Cour de cassation, civile, Chambre sociale, 21 janvier 2026, 24-22.852, Publié au bulletin
Ref:UAAAKF0W
Résumé
Apport de la jurisprudence : ATMP / Faute grave
Si, pendant la période de suspension du contrat de travail consécutive à un accident du travail ou une maladie professionnelle, l'employeur peut seulement, dans le cas d'une rupture pour faute grave, reprocher au salarié des manquements à l'obligation de loyauté, cela ne lui interdit pas de se prévaloir de tout manquement aux obligations issues du contrat de travail antérieurs à cette suspension.
Cass.Soc., 21 janvier 2026, n° 24-22.852
SOC.
ZB1
COUR DE CASSATION
______________________
Arrêt du 21 janvier 2026
Cassation partielle
Mme CAPITAINE, conseillère doyenne
faisant fonction de présidente
Arrêt n° 62 F-B
Pourvoi n° K 24-22.852
R É P U B L I Q U E F R A N Ç A I S E
_________________________
AU NOM DU PEUPLE FRANÇAIS
_________________________
ARRÊT DE LA COUR DE CASSATION, CHAMBRE SOCIALE, DU 21 JANVIER 2026
Mme [U] [F], domiciliée [Adresse 1], a formé le pourvoi n° K 24-22.852 contre l'arrêt rendu le 24 octobre 2024 par la cour d'appel de Versailles (chambre sociale 4-2), dans le litige l'opposant à la société Safexis Europe, société par actions simplifiée, dont le siège est [Adresse 2], défenderesse à la cassation.
La demanderesse invoque, à l'appui de son pourvoi, deux moyens de cassation.
Le dossier a été communiqué au procureur général.

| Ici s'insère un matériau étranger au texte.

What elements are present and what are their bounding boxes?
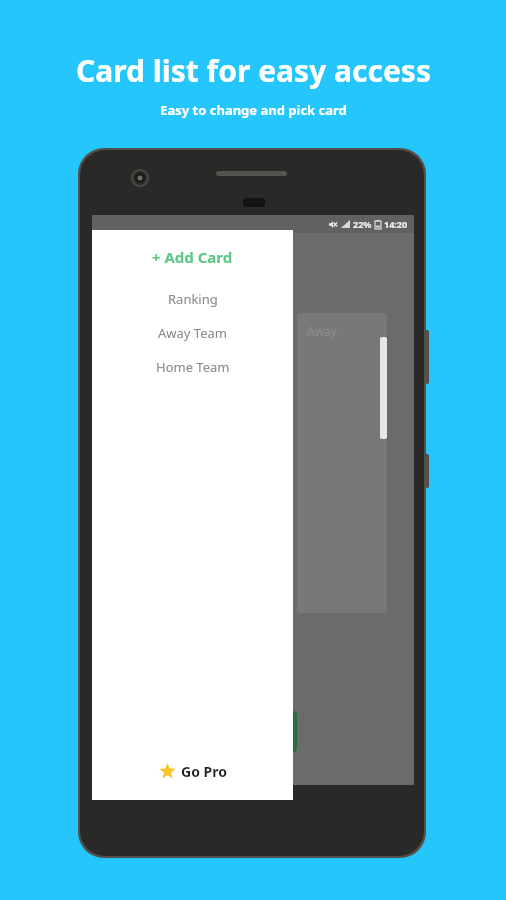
staticText: Away bbox=[307, 323, 337, 339]
staticText: Ranking bbox=[168, 290, 218, 308]
button[interactable]: Go Pro bbox=[151, 759, 235, 784]
button[interactable]: Home Team bbox=[92, 350, 293, 384]
staticText: 22% bbox=[353, 218, 372, 230]
staticText: 14:20 bbox=[384, 218, 408, 230]
staticText: Away Team bbox=[158, 324, 227, 342]
staticText: Easy to change and pick card bbox=[160, 101, 347, 119]
staticText: Home Team bbox=[156, 358, 230, 376]
staticText: + Add Card bbox=[152, 247, 233, 267]
button[interactable]: Ranking bbox=[92, 282, 293, 316]
button[interactable]: More options bbox=[222, 288, 289, 641]
button[interactable]: Add bbox=[200, 711, 297, 752]
button[interactable]: Away Team bbox=[92, 316, 293, 350]
staticText: Go Pro bbox=[181, 762, 227, 781]
staticText: Card list for easy access bbox=[76, 50, 431, 91]
button[interactable]: Away bbox=[297, 313, 387, 613]
button[interactable]: + Add Card bbox=[92, 242, 293, 272]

Sur le rapport de Mme Valéry, conseillère référendaire, les observations de Me Ridoux, avocat de Mme [F], de la SCP Le Guerer, Bouniol-Brochier, Lassalle-Byhet, avocat de la société Safexis Europe, après débats en l'audience publique du 9 décembre 2025 où étaient présentes Mme Capitaine, conseillère doyenne faisant fonction de présidente, Mme Valéry, conseillère référendaire rapporteure, Mme Degouys, conseillère, et Mme Pontonnier, greffière de chambre,
la chambre sociale de la Cour de cassation, composée de la présidente et des conseillères précitées, après en avoir délibéré conformément à la loi, a rendu le présent arrêt ;
Faits et procédure
1. Selon l'arrêt attaqué (Versailles, 24 octobre 2024), Mme [F] a été engagée en qualité de comptable par la société Safexis-Europe le 3 novembre 2008.

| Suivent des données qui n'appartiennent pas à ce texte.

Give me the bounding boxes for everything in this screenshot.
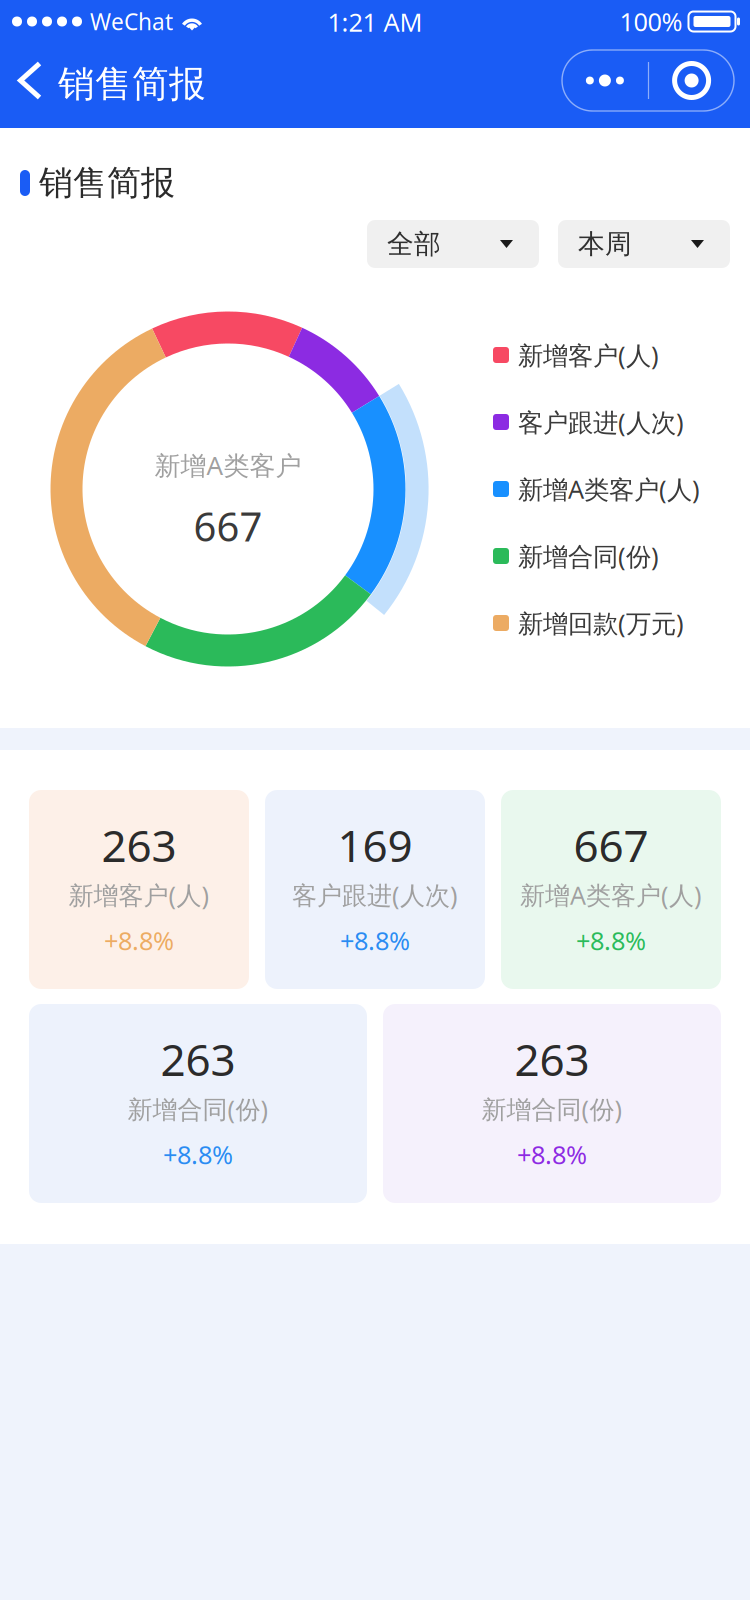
staticText: 263 [160, 1029, 236, 1089]
staticText: 销售简报 [39, 162, 175, 204]
staticText: 新增A类客户(人) [520, 878, 702, 912]
staticText: 客户跟进(人次) [292, 878, 458, 912]
button[interactable]: More [562, 50, 648, 111]
staticText: 新增合同(份) [128, 1092, 268, 1126]
button[interactable]: 263 [29, 1004, 367, 1203]
staticText: 销售简报 [58, 61, 206, 107]
button[interactable]: 263 [383, 1004, 721, 1203]
staticText: 新增回款(万元) [518, 606, 684, 640]
button[interactable]: Close [649, 50, 734, 111]
button[interactable]: 667 [501, 790, 721, 989]
button[interactable]: 全部 [367, 220, 539, 268]
staticText: 全部 [387, 227, 441, 261]
button[interactable]: Back [2, 50, 58, 111]
staticText: 新增客户(人) [518, 338, 659, 372]
staticText: 667 [574, 815, 648, 875]
staticText: +8.8% [340, 923, 410, 958]
button[interactable]: 263 [29, 790, 249, 989]
staticText: 169 [338, 815, 412, 875]
staticText: 新增合同(份) [482, 1092, 622, 1126]
staticText: +8.8% [576, 923, 646, 958]
staticText: 本周 [578, 227, 632, 261]
staticText: 新增A类客户 [154, 447, 302, 483]
staticText: +8.8% [104, 923, 174, 958]
staticText: 263 [102, 815, 176, 875]
staticText: 263 [514, 1029, 590, 1089]
staticText: 客户跟进(人次) [518, 405, 684, 439]
staticText: 100% [620, 4, 682, 39]
staticText: 新增客户(人) [68, 878, 210, 912]
button[interactable]: 169 [265, 790, 485, 989]
staticText: +8.8% [163, 1137, 233, 1172]
staticText: +8.8% [517, 1137, 587, 1172]
button[interactable]: 本周 [558, 220, 730, 268]
staticText: 1:21 AM [328, 5, 422, 39]
staticText: 新增A类客户(人) [518, 472, 700, 506]
staticText: 新增合同(份) [518, 539, 659, 573]
staticText: WeChat [90, 6, 173, 37]
staticText: 667 [194, 499, 262, 553]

2. Elle a été placée en arrêt de maladie le 11 octobre 2019 et licenciée pour faute grave le 7 mai 2020.
Examen des moyens
Sur le premier moyen, pris en ses deuxième, troisième, quatrième, cinquième et sixième branches
3. En application de l'article 1014, alinéa 2, du code de procédure civile, il n'y a pas lieu de statuer par une décision spécialement motivée sur ces griefs qui ne sont manifestement pas de nature à entraîner la cassation.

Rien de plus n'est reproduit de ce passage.